I know.. I know... I'm obsessed with talking about race and diversity. Well, that's not entirely true. The times when I'm NOT obsessed with talking about race and diversity are the days when I have to think cancer. I've written a few times about how I feel when my life leaves the realm of race and entres into the world of cancer. My family has been wrecked with cancer -- many have survived; others have not. I'm as active in the cancer world as I am in the race world. And, while I blog about the connections between racism and disability issues, the issues of cancer and race rarely cross paths for me.
So, pardon my detour from blogging about race today -- it's a blog post about cancer. But, it fits into the "to loosen the mind" philosophy in that the intellectual and emotional rationalizations about cancer do force me to think of things differently and reflect on ways to stay flexible in my thinking.
Posts for a different time are how my family was treated when my kid was diagnosed with cancer. Feel free to catch up on some of those!
No, this one is for me. I'm considered a pre-vivor -- someone who is genetically dispositioned to develop cancer at a far more likely rate than the rest of the general population. And, while I've escaped it's ugly claws for now -- my sisters have not been so lucky -- I can't help but think of it as ticking time bomb. I always get this way before an doctor's appointment: sleepless, anxious, trying to tell myself not to worry, but endlessly worrying.
Let's just put it out there -- cancer sucks. I've tried to loosen my mind around this one. But, the truth is, it just plain sucks. I know that I've become a better, stronger person because of what we've gone through having a child with cancer. And, trust me, I'm thankful for the way that has changed my life for the better. I embrace each day. I realize the gift of waking up and hearing my child's voice every morning (believe me, there were mornings where I would be just hope and pray that she was healthy enough to wake up). Material things are unimportant. Time with my family has replaced time to myself.
It's usually after an extended visit with lots of cancer families do I realize cancer trumps race, for me. When we're all sharing stories of struggle, survival, sadness, anxiety, and frustration, we are there as cancer parents or patients. We aren't Black cancer parents/patients, gay cancer parents/patients, single cancer parents/patients. We are just parents. We are just patients. We joke about things like textures of wigs or ethnic acceptance of baldness, but in the end, the root that binds us is our cancer experiences -- our desire to survive.

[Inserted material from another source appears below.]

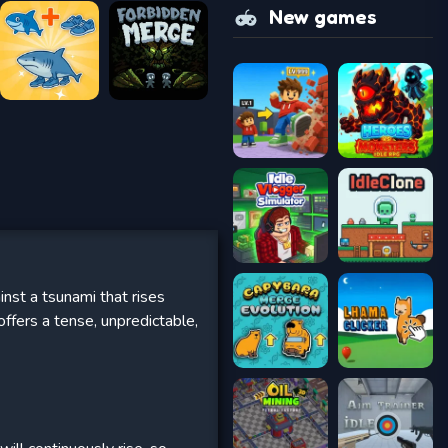
New games
nst a tsunami that rises
ffers a tense, unpredictable,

Decembers always bring up anxiety about cancer, too. It was the month when my oldest sister had her mastectomy at age 37. One year later, my other sister had her mastectomy at age 35. I'm next. It's obviously not this December, but next? The one after that? Will my daughters have to choose their Decembers, too? When your own body is your enemy, what choice do you have?
So, indulge me this one night as I lay awake anxious for my appointment tomorrow. God knows we've been through enough. I'm sure the pregnancy induced Reeses Peanut Butter Sundae isn't helping matters, either.